Falls du vor hast die Strapazen des Tages feucht-fröhlich zu feiern, solltest du die finanziellen Reserven checken: Durchschnittlich sieben Euro kostet die Halbliterdose des leckeren korsischen Pietra Kastanien-Biers auf den Hütten. Ein deutlich besseres Preis-Leistungsverhältnis bieten die in jedem Refuge verfügbaren Flaschen oder Karaffen mit Rotwein, die mit ungefähr 10 Euro zu Buche schlagen. Viel Zeit für einen ausgewachsenen Hüttenrausch wird dir ohnehin nicht bleiben. Ab ungefähr 21 Uhr sind alle im Matratzenlager oder Zelt … deutlich früher als wir es auf anderen Wanderungen erlebt haben.
Wasser hingegen ist an den Quellen der Hütten natürlich kostenlos verfügbar.
Sind die Korsen unfreundlich?
Erzählten wir im Vorfeld von unserem geplanten Trip nach Korsika, folgte in 80 Prozent der Fälle der Hinweis auf die offenbar legendäre Unfreundlichkeit der Bewohner Korsikas. Hätte man einige Erwähnungen noch als Einzelfälle abtun können, irritierte die Häufigkeit doch deutlich.
Auf Korsika angekommen dann also voller Spannung (und innerlich zitternd) die erste Kontaktaufnahme mit einem Einheimischen … Und der Herr ist extrem freundlich! Genau wie fast alle anderen Menschen, die wir auf Korsika treffen. Was ist hier los?

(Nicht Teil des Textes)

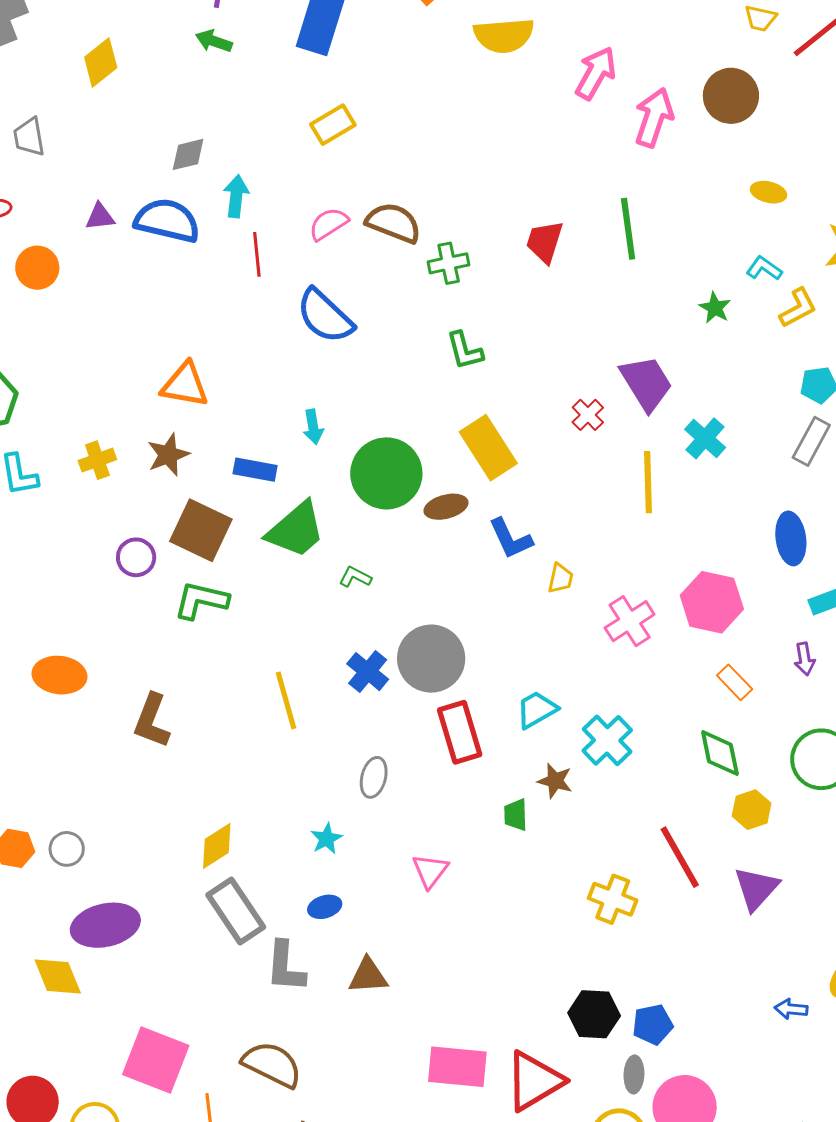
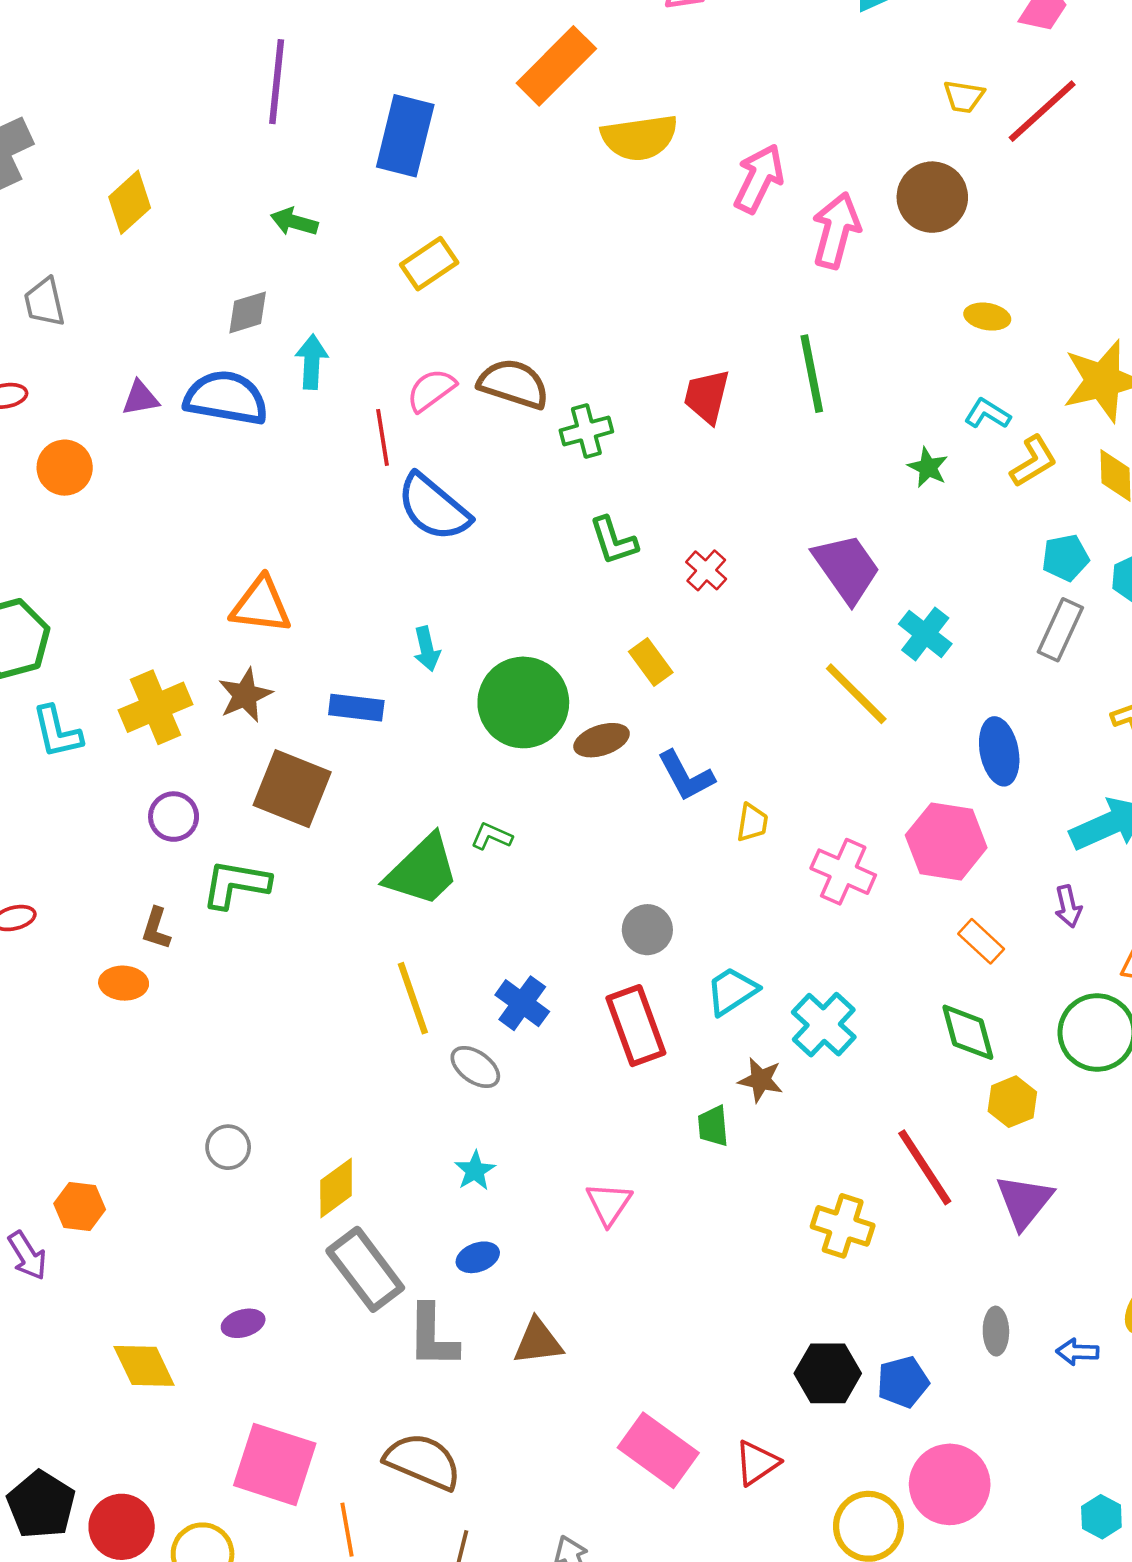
green arrow: (214, 41) -> (294, 222), moved
red line: (257, 254) -> (382, 437), moved
red cross: (588, 415) -> (706, 570), moved
yellow rectangle: (488, 448) -> (651, 662), size x0.6
yellow cross: (97, 460) -> (155, 707), size x1.5
yellow line: (648, 482) -> (856, 694), turned -40
green trapezoid: (296, 530) -> (422, 871), moved
blue ellipse: (791, 538) -> (999, 751), moved
purple circle: (136, 557) -> (174, 817), moved
green L-shape: (201, 600) -> (236, 884), moved
pink cross: (630, 621) -> (843, 872), turned -30
gray circle: (431, 659) -> (647, 930), moved, size x0.6
blue cross: (368, 672) -> (522, 1003), moved
orange ellipse: (59, 675) -> (124, 983), size x0.7
brown L-shape: (152, 721) -> (156, 928), moved, size x0.6
gray ellipse: (374, 777) -> (475, 1067), moved, turned -66
gray circle: (67, 849) -> (228, 1147), moved
purple ellipse: (105, 925) -> (243, 1323), moved, size x0.5
pink rectangle: (457, 1067) -> (658, 1450), turned 34
gray ellipse: (634, 1074) -> (996, 1331), moved
red triangle: (534, 1081) -> (757, 1463), size x0.6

Einen Erklärungsansatz liefert die Begegnung zwischen einem Wanderer und dem Betreiber eines Refuge: Uns gegenüber eben noch bestens gelaunt, sinkt die Stimmung des Wirts innerhalb von Sekundenbruchteilen auf den Gefrierpunkt, als er von dem ankommenden Wanderer auf Englisch angesprochen wird.
Ohne da jetzt psychologisch eintauchen zu wollen: In Frankreich wird generell viel Wert auf die höfliche Anrede gelegt. Du solltest ein Gespräch immer mit „Bonjour Madame / Monsieur“ eröffnen, auch wenn deine Französischkenntnisse (so wie meine) im Grunde damit erschöpft sind. Zumindest der Versuch wird gewürdigt werden und der anschließende Check-In in der Hütte und die Reservierung des Abendessens lassen sich mit ein paar Brocken Französisch, etwas Englisch, sowie Händen und Füßen erfolgreich erledigen. Wenn du auf Nummer sicher gehen willst, kannst du dir auch einige Sätze zurechtlegen.
Generell kommst du auf Korsika mit Korsisch oder Französisch natürlich problemlos durch, Italienisch kann ebenfalls funktionieren. Englisch ist eher Glückssache.
Bei der detaillierten Planung der Strecke hilft dir der Rother Wanderführer Korsika.
Und jetzt viel Spaß bei deiner Wanderung auf dem GR 20!